Introduction
============

This project aims to evaluate the performance of an OCR system applied to
historical French documents from the 18th century (Dictionnaire de Trévoux Tomme 5).

The main challenges include:

- **Old orthography** (e.g "portoient", "appelloit").
- **Non-standard punctuation and spelling**.
- **Degraded scan quality**.
- **Historical vocabulary**.


OCR Pipeline Description
---------------------

We propose a pipeline combining:


.. figure:: /Documentation/Images/New_pipeline.png
   :width: 100%
   :align: center
   :alt: Alternative text for the image
   :name: New_pipeline


**1. Mistral OCR for raw text extraction:**
   - **Input**: scanned historical document images.
   - **Output**: raw OCR transcription.
   - Preserves basic layout (lines, spacing when available).
   - Handles complex structures (columns, footnotes, dictionary entries).

**2. Cleaning and normalization:**
   - Removes OCR noise (artifacts, markdown, broken characters).
   - Standardizes whitespace and line breaks.
   - Unicode normalization and special character handling (e.g., ſ → s, æ → ae).
   - **Output**: cleaned text ready for correction.

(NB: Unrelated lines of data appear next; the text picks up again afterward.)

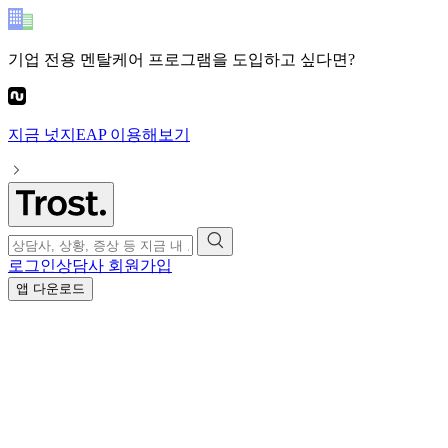
기업 전용 멘탈케어 프로그램
을 도입하고 싶다면?
지금
넛지EAP
이용해보기
로그인
상담사 회원가입
앱 다운로드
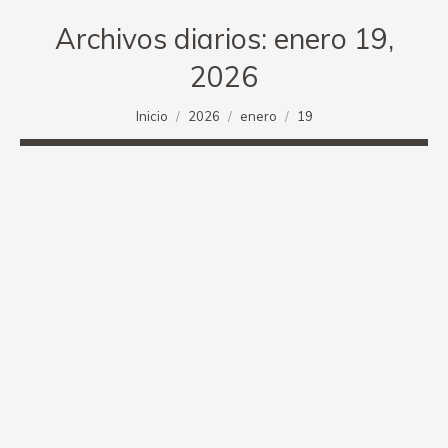
Archivos diarios:
enero 19,
2026
Estás aquí:
Inicio
2026
enero
19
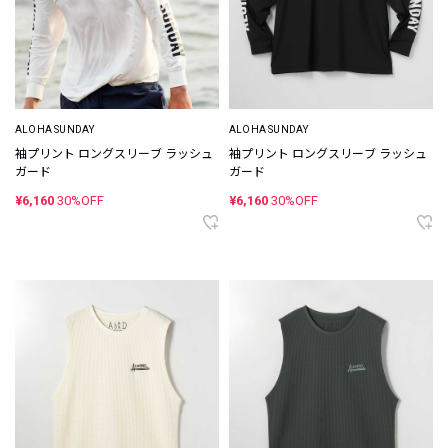
ALOHA SUNDAY
ALOHA SUNDAY
袖プリント ロングスリーブ ラッシュ
袖プリント ロングスリーブ ラッシュ
ガード
ガード
¥6,160
30%OFF
¥6,160
30%OFF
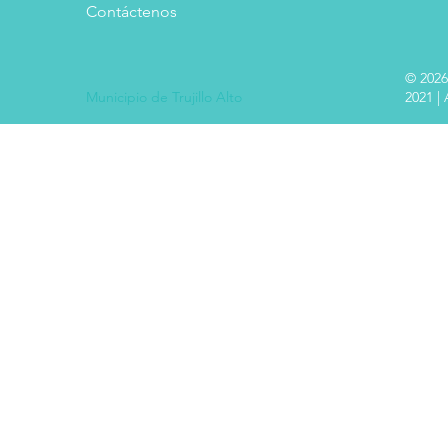
Contáctenos
© 2026
Municipio de Trujillo Alto
2021 |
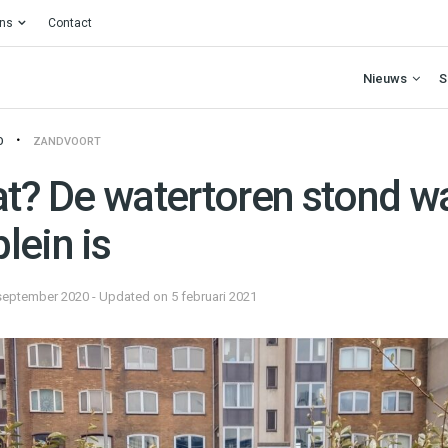
ons
Contact
Nieuws
S
O
ZANDVOORT
at? De watertoren stond w
lein is
september 2020 - Updated on 5 februari 2021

**3. LLM-based correction using Mistral Large:**
   - **Input**: cleaned OCR text.
   - Corrects OCR errors while preserving historical spelling.
   - Fixes misrecognitions and word splits.
   - Preserves archaic French forms (portoient, appelloit, ...).
   - **Output**: corrected transcription.

**4. Evaluation using CER and WER metrics:**
   - **Reference**: gold standard text.
   - **CER**: character-level error measurement.
   - **WER**: word-level error measurement.
   - **Comparison**: OCR vs gold, corrected vs gold.